All records after this line are to be returned verbatim.

>>>>>

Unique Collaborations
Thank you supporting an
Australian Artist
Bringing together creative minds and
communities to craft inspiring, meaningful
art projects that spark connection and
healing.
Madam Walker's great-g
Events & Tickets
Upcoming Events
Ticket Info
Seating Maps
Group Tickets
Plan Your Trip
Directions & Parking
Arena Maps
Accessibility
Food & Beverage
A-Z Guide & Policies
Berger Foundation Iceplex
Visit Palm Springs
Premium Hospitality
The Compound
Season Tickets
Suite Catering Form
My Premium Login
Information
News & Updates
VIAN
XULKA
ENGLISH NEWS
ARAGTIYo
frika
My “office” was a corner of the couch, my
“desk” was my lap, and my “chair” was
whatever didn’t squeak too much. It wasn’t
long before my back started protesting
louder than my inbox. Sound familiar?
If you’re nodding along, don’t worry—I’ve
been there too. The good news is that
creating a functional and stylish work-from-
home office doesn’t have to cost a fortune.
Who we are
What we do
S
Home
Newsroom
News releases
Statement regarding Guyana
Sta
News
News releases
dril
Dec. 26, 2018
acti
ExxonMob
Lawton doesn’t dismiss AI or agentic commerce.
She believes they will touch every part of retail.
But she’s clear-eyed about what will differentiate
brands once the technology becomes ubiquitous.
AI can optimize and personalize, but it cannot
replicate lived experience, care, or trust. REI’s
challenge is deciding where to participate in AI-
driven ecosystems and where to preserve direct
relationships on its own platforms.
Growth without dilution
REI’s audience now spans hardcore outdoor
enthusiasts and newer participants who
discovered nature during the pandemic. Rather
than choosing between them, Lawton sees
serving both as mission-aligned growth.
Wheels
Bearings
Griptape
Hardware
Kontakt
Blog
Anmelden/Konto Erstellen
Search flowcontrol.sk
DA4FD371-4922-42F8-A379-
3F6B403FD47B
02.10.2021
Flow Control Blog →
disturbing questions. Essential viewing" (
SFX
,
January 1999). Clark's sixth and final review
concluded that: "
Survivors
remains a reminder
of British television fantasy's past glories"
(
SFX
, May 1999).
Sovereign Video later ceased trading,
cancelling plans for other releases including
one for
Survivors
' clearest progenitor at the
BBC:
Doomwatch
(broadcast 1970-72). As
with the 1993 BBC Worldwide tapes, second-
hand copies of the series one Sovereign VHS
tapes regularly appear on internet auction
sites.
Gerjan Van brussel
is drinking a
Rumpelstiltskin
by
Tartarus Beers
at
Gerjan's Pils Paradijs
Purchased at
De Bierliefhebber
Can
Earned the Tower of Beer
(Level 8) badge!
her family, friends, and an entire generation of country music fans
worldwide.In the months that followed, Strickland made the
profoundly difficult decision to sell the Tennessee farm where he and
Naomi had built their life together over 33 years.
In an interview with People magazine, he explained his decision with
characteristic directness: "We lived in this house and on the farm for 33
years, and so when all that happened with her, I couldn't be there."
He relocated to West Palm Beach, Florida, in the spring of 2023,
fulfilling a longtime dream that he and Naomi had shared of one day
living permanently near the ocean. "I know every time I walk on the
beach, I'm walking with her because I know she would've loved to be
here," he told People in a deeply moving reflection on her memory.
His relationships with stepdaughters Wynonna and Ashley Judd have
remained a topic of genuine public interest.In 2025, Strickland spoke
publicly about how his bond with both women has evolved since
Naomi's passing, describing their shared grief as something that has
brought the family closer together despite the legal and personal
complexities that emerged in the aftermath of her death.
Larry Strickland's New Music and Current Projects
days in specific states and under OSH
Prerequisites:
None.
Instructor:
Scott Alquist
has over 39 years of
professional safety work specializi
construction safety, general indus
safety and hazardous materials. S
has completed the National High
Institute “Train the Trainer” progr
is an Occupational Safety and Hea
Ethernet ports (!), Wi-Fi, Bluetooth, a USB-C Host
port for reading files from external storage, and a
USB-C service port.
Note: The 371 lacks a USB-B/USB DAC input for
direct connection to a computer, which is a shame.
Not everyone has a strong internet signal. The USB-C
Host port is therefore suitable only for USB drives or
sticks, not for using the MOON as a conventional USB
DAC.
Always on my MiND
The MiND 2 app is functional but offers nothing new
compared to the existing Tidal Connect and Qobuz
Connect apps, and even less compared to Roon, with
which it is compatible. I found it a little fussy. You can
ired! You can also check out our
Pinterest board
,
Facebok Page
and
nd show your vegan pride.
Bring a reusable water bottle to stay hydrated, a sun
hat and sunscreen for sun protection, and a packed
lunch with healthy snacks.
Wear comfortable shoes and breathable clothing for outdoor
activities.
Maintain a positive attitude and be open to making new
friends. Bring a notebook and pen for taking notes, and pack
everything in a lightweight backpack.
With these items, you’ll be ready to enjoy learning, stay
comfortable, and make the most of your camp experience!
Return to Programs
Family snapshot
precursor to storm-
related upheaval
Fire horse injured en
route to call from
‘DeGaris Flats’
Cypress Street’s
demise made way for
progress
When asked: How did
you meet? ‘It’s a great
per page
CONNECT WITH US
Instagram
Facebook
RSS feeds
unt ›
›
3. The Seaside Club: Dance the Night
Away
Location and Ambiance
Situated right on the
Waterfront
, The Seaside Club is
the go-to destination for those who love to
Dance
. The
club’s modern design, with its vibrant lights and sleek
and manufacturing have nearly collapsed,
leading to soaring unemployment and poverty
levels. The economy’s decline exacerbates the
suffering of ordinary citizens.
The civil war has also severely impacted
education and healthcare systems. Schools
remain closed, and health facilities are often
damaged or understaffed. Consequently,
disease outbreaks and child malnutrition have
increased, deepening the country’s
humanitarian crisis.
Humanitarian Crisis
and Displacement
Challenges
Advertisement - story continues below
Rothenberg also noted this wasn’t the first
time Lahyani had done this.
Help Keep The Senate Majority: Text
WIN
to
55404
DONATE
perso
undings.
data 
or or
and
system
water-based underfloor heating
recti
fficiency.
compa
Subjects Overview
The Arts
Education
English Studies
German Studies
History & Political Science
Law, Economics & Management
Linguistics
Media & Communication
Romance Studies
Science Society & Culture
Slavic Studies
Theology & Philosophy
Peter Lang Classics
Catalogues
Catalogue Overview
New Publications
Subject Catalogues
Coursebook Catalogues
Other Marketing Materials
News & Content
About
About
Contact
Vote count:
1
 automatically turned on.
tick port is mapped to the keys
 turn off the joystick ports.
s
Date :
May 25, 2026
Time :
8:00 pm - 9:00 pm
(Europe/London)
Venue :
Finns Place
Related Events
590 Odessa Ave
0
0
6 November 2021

<<<<<

◆ Reply:
Unique Collaborations
Thank you supporting an
Australian Artist
Bringing together creative minds and
communities to craft inspiring, meaningful
art projects that spark connection and
healing.
Madam Walker's great-g
Events & Tickets
Upcoming Events
Ticket Info
Seating Maps
Group Tickets
Plan Your Trip
Directions & Parking
Arena Maps
Accessibility
Food & Beverage
A-Z Guide & Policies
Berger Foundation Iceplex
Visit Palm Springs
Premium Hospitality
The Compound
Season Tickets
Suite Catering Form
My Premium Login
Information
News & Updates
VIAN
XULKA
ENGLISH NEWS
ARAGTIYo
frika
My “office” was a corner of the couch, my
“desk” was my lap, and my “chair” was
whatever didn’t squeak too much. It wasn’t
long before my back started protesting
louder than my inbox. Sound familiar?
If you’re nodding along, don’t worry—I’ve
been there too. The good news is that
creating a functional and stylish work-from-
home office doesn’t have to cost a fortune.
Who we are
What we do
S
Home
Newsroom
News releases
Statement regarding Guyana
Sta
News
News releases
dril
Dec. 26, 2018
acti
ExxonMob
Lawton doesn’t dismiss AI or agentic commerce.
She believes they will touch every part of retail.
But she’s clear-eyed about what will differentiate
brands once the technology becomes ubiquitous.
AI can optimize and personalize, but it cannot
replicate lived experience, care, or trust. REI’s
challenge is deciding where to participate in AI-
driven ecosystems and where to preserve direct
relationships on its own platforms.
Growth without dilution
REI’s audience now spans hardcore outdoor
enthusiasts and newer participants who
discovered nature during the pandemic. Rather
than choosing between them, Lawton sees
serving both as mission-aligned growth.
Wheels
Bearings
Griptape
Hardware
Kontakt
Blog
Anmelden/Konto Erstellen
Search flowcontrol.sk
DA4FD371-4922-42F8-A379-
3F6B403FD47B
02.10.2021
Flow Control Blog →
disturbing questions. Essential viewing" (
SFX
,
January 1999). Clark's sixth and final review
concluded that: "
Survivors
remains a reminder
of British television fantasy's past glories"
(
SFX
, May 1999).
Sovereign Video later ceased trading,
cancelling plans for other releases including
one for
Survivors
' clearest progenitor at the
BBC:
Doomwatch
(broadcast 1970-72). As
with the 1993 BBC Worldwide tapes, second-
hand copies of the series one Sovereign VHS
tapes regularly appear on internet auction
sites.
Gerjan Van brussel
is drinking a
Rumpelstiltskin
by
Tartarus Beers
at
Gerjan's Pils Paradijs
Purchased at
De Bierliefhebber
Can
Earned the Tower of Beer
(Level 8) badge!
her family, friends, and an entire generation of country music fans
worldwide.In the months that followed, Strickland made the
profoundly difficult decision to sell the Tennessee farm where he and
Naomi had built their life together over 33 years.
In an interview with People magazine, he explained his decision with
characteristic directness: "We lived in this house and on the farm for 33
years, and so when all that happened with her, I couldn't be there."
He relocated to West Palm Beach, Florida, in the spring of 2023,
fulfilling a longtime dream that he and Naomi had shared of one day
living permanently near the ocean. "I know every time I walk on the
beach, I'm walking with her because I know she would've loved to be
here," he told People in a deeply moving reflection on her memory.
His relationships with stepdaughters Wynonna and Ashley Judd have
remained a topic of genuine public interest.In 2025, Strickland spoke
publicly about how his bond with both women has evolved since
Naomi's passing, describing their shared grief as something that has
brought the family closer together despite the legal and personal
complexities that emerged in the aftermath of her death.
Larry Strickland's New Music and Current Projects
days in specific states and under OSH
Prerequisites:
None.
Instructor:
Scott Alquist
has over 39 years of
professional safety work specializi
construction safety, general indus
safety and hazardous materials. S
has completed the National High
Institute “Train the Trainer” progr
is an Occupational Safety and Hea
Ethernet ports (!), Wi-Fi, Bluetooth, a USB-C Host
port for reading files from external storage, and a
USB-C service port.
Note: The 371 lacks a USB-B/USB DAC input for
direct connection to a computer, which is a shame.
Not everyone has a strong internet signal. The USB-C
Host port is therefore suitable only for USB drives or
sticks, not for using the MOON as a conventional USB
DAC.
Always on my MiND
The MiND 2 app is functional but offers nothing new
compared to the existing Tidal Connect and Qobuz
Connect apps, and even less compared to Roon, with
which it is compatible. I found it a little fussy. You can
ired! You can also check out our
Pinterest board
,
Facebok Page
and
nd show your vegan pride.
Bring a reusable water bottle to stay hydrated, a sun
hat and sunscreen for sun protection, and a packed
lunch with healthy snacks.
Wear comfortable shoes and breathable clothing for outdoor
activities.
Maintain a positive attitude and be open to making new
friends. Bring a notebook and pen for taking notes, and pack
everything in a lightweight backpack.
With these items, you’ll be ready to enjoy learning, stay
comfortable, and make the most of your camp experience!
Return to Programs
Family snapshot
precursor to storm-
related upheaval
Fire horse injured en
route to call from
‘DeGaris Flats’
Cypress Street’s
demise made way for
progress
When asked: How did
you meet? ‘It’s a great
per page
CONNECT WITH US
Instagram
Facebook
RSS feeds
unt ›
›
3. The Seaside Club: Dance the Night
Away
Location and Ambiance
Situated right on the
Waterfront
, The Seaside Club is
the go-to destination for those who love to
Dance
. The
club’s modern design, with its vibrant lights and sleek
and manufacturing have nearly collapsed,
leading to soaring unemployment and poverty
levels. The economy’s decline exacerbates the
suffering of ordinary citizens.
The civil war has also severely impacted
education and healthcare systems. Schools
remain closed, and health facilities are often
damaged or understaffed. Consequently,
disease outbreaks and child malnutrition have
increased, deepening the country’s
humanitarian crisis.
Humanitarian Crisis
and Displacement
Challenges
Advertisement - story continues below
Rothenberg also noted this wasn’t the first
time Lahyani had done this.
Help Keep The Senate Majority: Text
WIN
to
55404
DONATE
perso
undings.
data 
or or
and
system
water-based underfloor heating
recti
fficiency.
compa
Subjects Overview
The Arts
Education
English Studies
German Studies
History & Political Science
Law, Economics & Management
Linguistics
Media & Communication
Romance Studies
Science Society & Culture
Slavic Studies
Theology & Philosophy
Peter Lang Classics
Catalogues
Catalogue Overview
New Publications
Subject Catalogues
Coursebook Catalogues
Other Marketing Materials
News & Content
About
About
Contact
Vote count:
1
 automatically turned on.
tick port is mapped to the keys
 turn off the joystick ports.
s
Date :
May 25, 2026
Time :
8:00 pm - 9:00 pm
(Europe/London)
Venue :
Finns Place
Related Events
590 Odessa Ave
0
0
6 November 2021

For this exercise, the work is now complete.